The latest hot agency benefit: Assistance in paying down student loans

When Tom Taylor graduated from college in 2010, he had an outstanding student debt of $70,000 and no full-time job. Today, Taylor is the associate director of social media at Boston agency Connelly Partners, but he’s still paying down those loans. Luckily for him, his agency recently started supplementing his regular student loan payments, by making a monthly contribution toward the principal.

Move over ping-pong tables and free lunches. The latest agency perk geared at millennials is actually a practical one, helping them keep a tight rein on their finances. Agencies including Connelly Partners and 360i are setting up programs to help their employees repay their student loans.

In doing so, agencies join the ranks of a small but growing number of companies, including financial-services firm Fidelity and consulting and tax advisory firm PwC, that have set up such initiatives for their staffers. By partnering with companies that give borrowers a way to consolidate student loans and pay lower interest rates — such as Gradifi, SoFi and — these agencies are offering to help their employees with student-loan refinancing and even making contributions to their payments. It’s smart business, too: In an industry mired in a talent crunch, programs like this help foster loyalty.

“One of the things you have to do when you’re running an agency of young people is be empathetic to their problems and stresses,” said Steve Connelly, president at Connelly Partners. “Most of these kids cannot even start thinking about their future because they’re so saddled by their college debts.”
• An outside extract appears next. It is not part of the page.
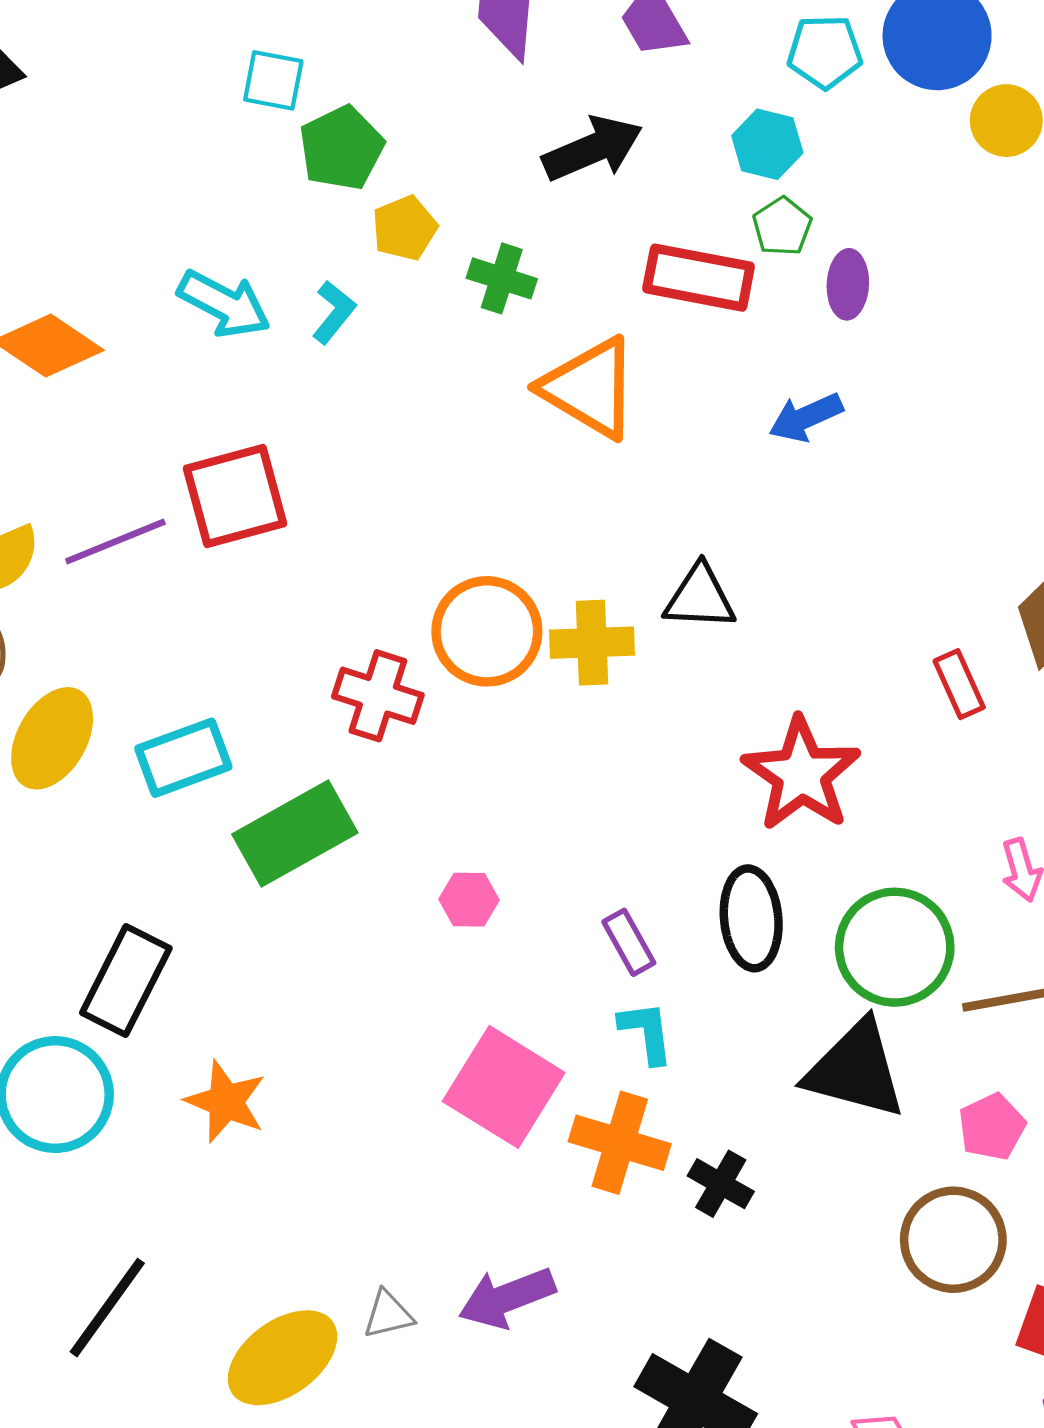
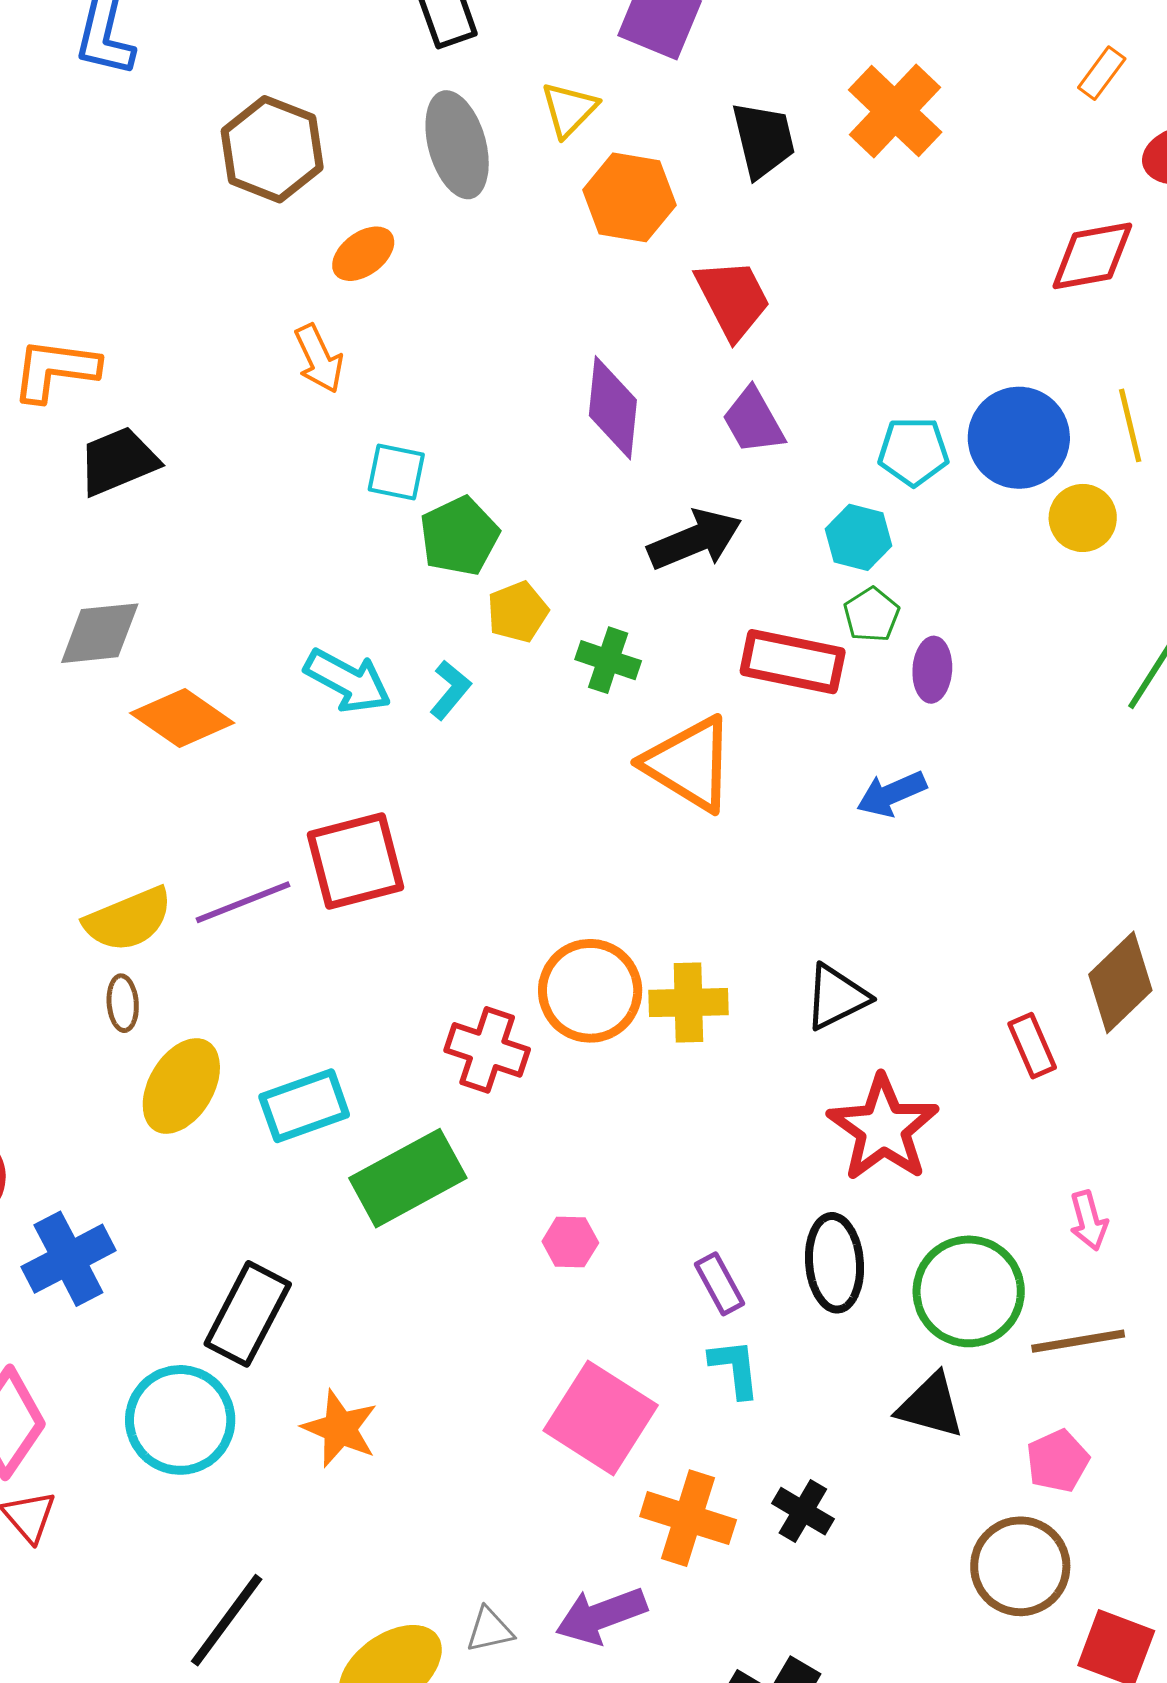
black triangle: (700, 597) -> (836, 997), moved, turned -30
black triangle: (856, 1070) -> (931, 1406), size x0.7
orange cross: (620, 1143) -> (688, 1518), moved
Similar to a 401(k) plan, employees that enroll in the debt-relief plan take a certain amount out of each paycheck and Connelly Partners adds its own contribution to the principal to help pay the loans down faster. Through its contributions, the agency is aiming to pay up to $10,000 of student loans per employee, potentially shaving three or more years off of a 10-year loan. Connelly Partners’ program is being administered by Gradifi.

Student-loan debt has skyrocketed in recent years, with the average class of 2015 graduate having to pay back more than $35,000, according to government data analysis by Mark Kantrowitz, publisher at Edvisors. A full 86 percent of millennials also say that they’re stressed, according to the Cassandra Report, with the top two sources of their stress being not having enough money to live on and paying off debt.

“The basic idea is that a lot of people are overpaying on their student loans today,” said Catesby Perrin, head of business development at SoFi. “But the reality is that you’re a very different credit risk as a graduate than what you were as a 17-year-old. SoFi can help young workers refinance their loans and reduce their interest rates.”

While SoFi does have an employer-contribution model similar to Gradifi’s, its agency partners, including 360i, have so far signed on to offer staffers student-loan refinancing as a benefit, said Perrin. Both SoFi and are actively pitching to a range of other agencies. 360i just held an information session about its student loan refinancing plan with Sofi yesterday, incorporating it within its other wellness initiatives that include, among other things, yoga retreats.

“We’ve identified this as something that is important to a huge chunk of our employees and reacted to it,” said Geline Midouin, chief talent officer at 360i. “So we’ve expanded the definition of wellness to include, among other things, financial wellness too.”

With millennials set to make up over 75 percent of the workforce by 2025, it’s in the interest of employers to cater to their needs. Such programs help agencies differentiate in the competition for talent, serving as draws for recruitment and retention. For instance, in addition to offering a monthly contribution, Connelly Partners is also setting aside $1,000 toward each new employee’s educational debt, almost like a signing bonus.

“For the first time, young people are telling us that they would rather work at companies that emphasize financial rewards than those that are making a difference in the world,” said Rachel Saunders, director of the Cassandra Report. “As millennials become a larger part of the workforce, a company’s future success will rest in its ability to attract and retain young talent through an updated reward system that accounts for this newfound focus on financial security.”